In an ideal world, the mountainous up-river nations where the rain falls would use it for hydro-electric then send it downstream to grow crops on the fertile plains in a neighbouring land.
But this isn’t an ideal world and often the up-river nations simply hog it and try to grow crops inefficiently themselves. The UN has proved mostly powerless to intervene.
At a micro level, there’s often an intractable unhealthy embrace between land, money and power. In many developing countries farmers grab 90% of water supplies and hold politicians in thrall.
In a future of water security they’ll have to pay the proper amount for the water they use.
Australia has led the way with water trading. The water in the rivers of the Murray-Darling basin has been turned into a tradeable commodity.

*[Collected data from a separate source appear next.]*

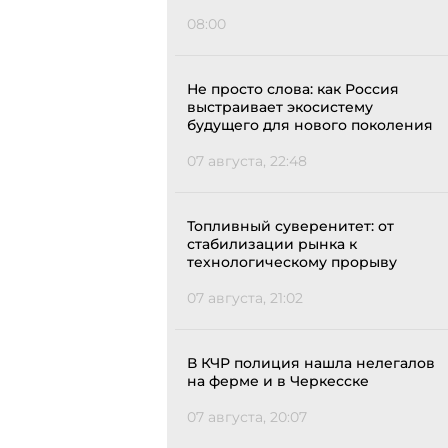
08:00
Не просто слова: как Россия
выстраивает экосистему
будущего для нового поколения
07 августа, 22:48
Топливный суверенитет: от
стабилизации рынка к
технологическому прорыву
07 августа, 21:02
В КЧР полиция нашла нелегалов
на ферме и в Черкесске
07 августа, 20:07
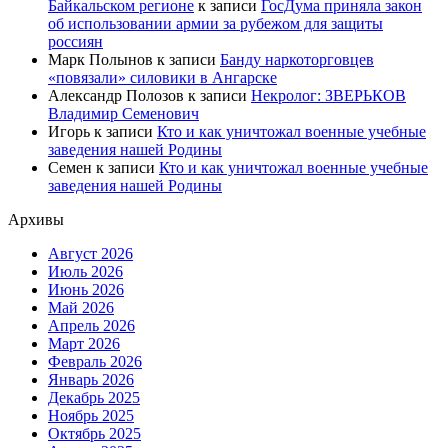
Байкальском регионе
к записи
ГосДума приняла закон
об использовании армии за рубежом для защиты
россиян
Марк Полынов
к записи
Банду наркоторговцев
«повязали» силовики в Ангарске
Александр Полозов
к записи
Некролог: ЗВЕРЬКОВ
Владимир Семенович
Игорь
к записи
Кто и как уничтожал военные учебные
заведения нашей Родины
Семен
к записи
Кто и как уничтожал военные учебные
заведения нашей Родины
Архивы
Август 2026
Июль 2026
Июнь 2026
Май 2026
Апрель 2026
Март 2026
Февраль 2026
Январь 2026
Декабрь 2025
Ноябрь 2025
Октябрь 2025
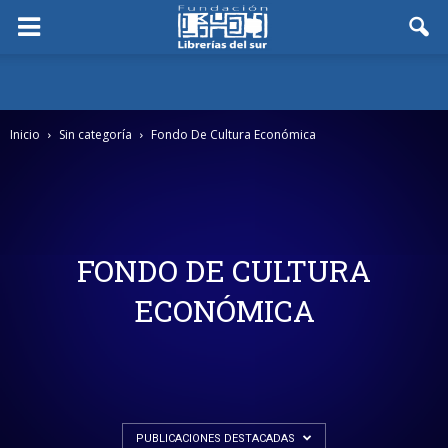
Inicio
Sin categoría
Fondo De Cultura Económica
FONDO DE CULTURA
ECONÓMICA
PUBLICACIONES DESTACADAS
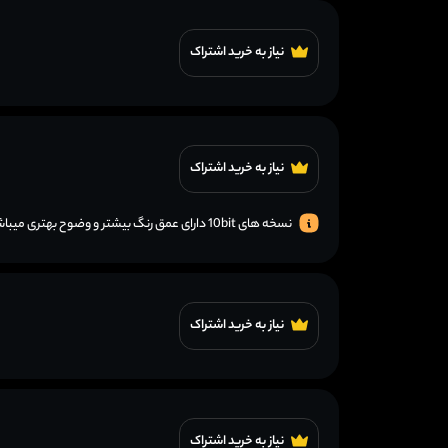
نیاز به خرید اشتراک
نیاز به خرید اشتراک
نسخه های 10bit دارای عمق رنگ بیشتر و وضوح بهتری میباشند.
نیاز به خرید اشتراک
نیاز به خرید اشتراک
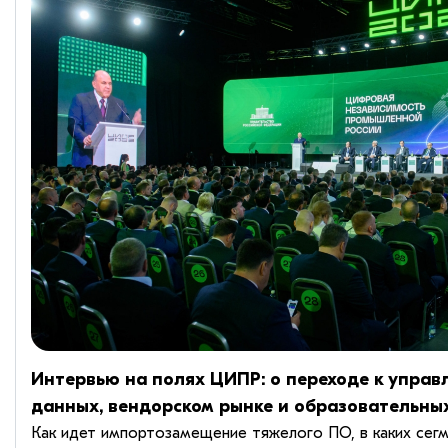
Интервью на полях ЦИПР: о переходе к управ
данных, вендорском рынке и образовательны
Как идет импортозамещение тяжелого ПО, в каких сег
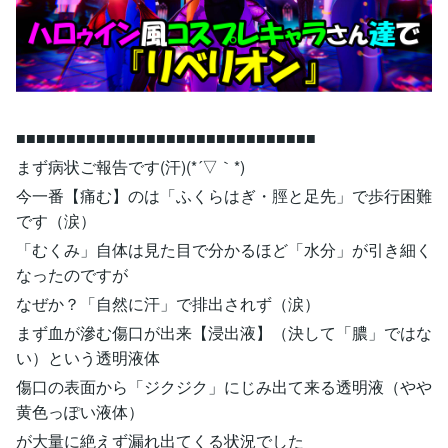
■■■■■■■■■■■■■■■■■■■■■■■■■■■■■■
まず病状ご報告です(汗)(*´▽｀*)
今一番【痛む】のは「ふくらはぎ・脛と足先」で歩行困難
です（涙）
「むくみ」自体は見た目で分かるほど「水分」が引き細く
なったのですが
なぜか？「自然に汗」で排出されず（涙）
まず血が滲む傷口が出来【浸出液】（決して「膿」ではな
い）という透明液体
傷口の表面から「ジクジク」にじみ出て来る透明液（やや
黄色っぽい液体）
が大量に絶えず漏れ出てくる状況でした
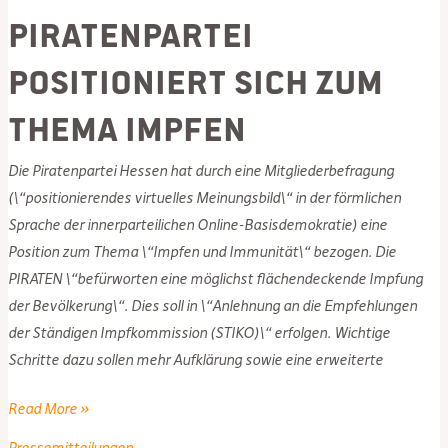
Piratenpartei
positioniert sich zum
Thema Impfen
Die Piratenpartei Hessen hat durch eine Mitgliederbefragung
(\“positionierendes virtuelles Meinungsbild\“ in der förmlichen
Sprache der innerparteilichen Online-Basisdemokratie) eine
Position zum Thema \“Impfen und Immunität\“ bezogen. Die
PIRATEN \“befürworten eine möglichst flächendeckende Impfung
der Bevölkerung\“. Dies soll in \“Anlehnung an die Empfehlungen
der Ständigen Impfkommission (STIKO)\“ erfolgen. Wichtige
Schritte dazu sollen mehr Aufklärung sowie eine erweiterte
Piratenpartei
Read More »
positioniert
Pressemitteilungen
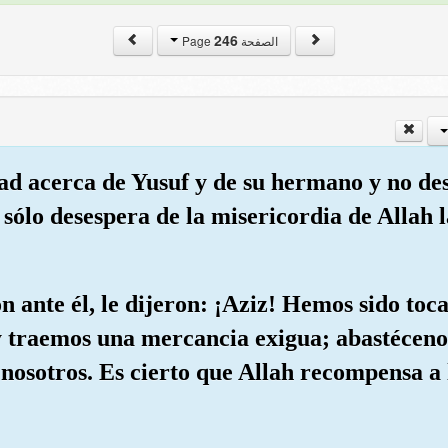
246
الصفحة Page
gad acerca de Yusuf y de su hermano y no des
 sólo desespera de la misericordia de Allah l
n ante él, le dijeron: ¡Aziz! Hemos sido toc
 y traemos una mercancia exigua; abastécen
nosotros. Es cierto que Allah recompensa a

Paying by the gallon focuses the farmer’s mind on water saving technology. But even that isn’t enough. The World Bank says if farmers install water-saving drip-feed technology they simply irrigate more land unless politicians find the courage to tell them that water is limited.
Thirsty lawns
Even America is having to deal with the notion that you can’t always get everything you want. Las Vegas pays people to dig up their thirsty lawns forever. But water rationing schemes immediately face political flak.
In the UK, civil engineers want to introduce a sliding tariff so people who water their lawns or their cars pay much more than others who just want to shower, cook and drink with their H2O.
Sometimes it takes a crisis or perception of a crisis to unlock the politics.
When Japanese troops invaded in Singapore they blew up the pipes bringing water from Malaysia. The Singaporeans have been jumpy about water ever since and have overcome objections to recycling their water – the so-called toilet to tap method long adopted in Europe.
Technology has helped before and will again. Three thousand years ago, India started installing a system of ponds and tanks to capture monsoon rains and allow them to replenish aquifers below. Many are now being repaired.
Future technologies include new forms of osmosis systems for desalination; GM microbes to help turn sewage back into drinking water; and new strains of seeds that don’t require so much water in the first place.
Countries may have to run into crisis before the politics un-jams for many of these solutions. But the solutions are there. For most places on the planet, a water crisis is eminently avoidable, if we can find the cash and particularly the resolve to do it.
Source: BBC NEWS Science & Environment (By Roger Harrabin)
Looking at the above maps we can see that South Africa is clearly a water-stressed nation and it can’t fall back on abundant groundwater either (low-moderate reserves by global standards). Water conservation needs to start with every one of us; government and politicians can force water restrictions on us and increase water tariffs- this will help- but ultimately water saving ethics must become second nature to everyone. One of the benefits of saving water is that it saves money too. Businesses and homeowners can install grey water recycling systems and rainwater harvesting systems (rainwater tanks and ‘rain barrels’) to obtain free water.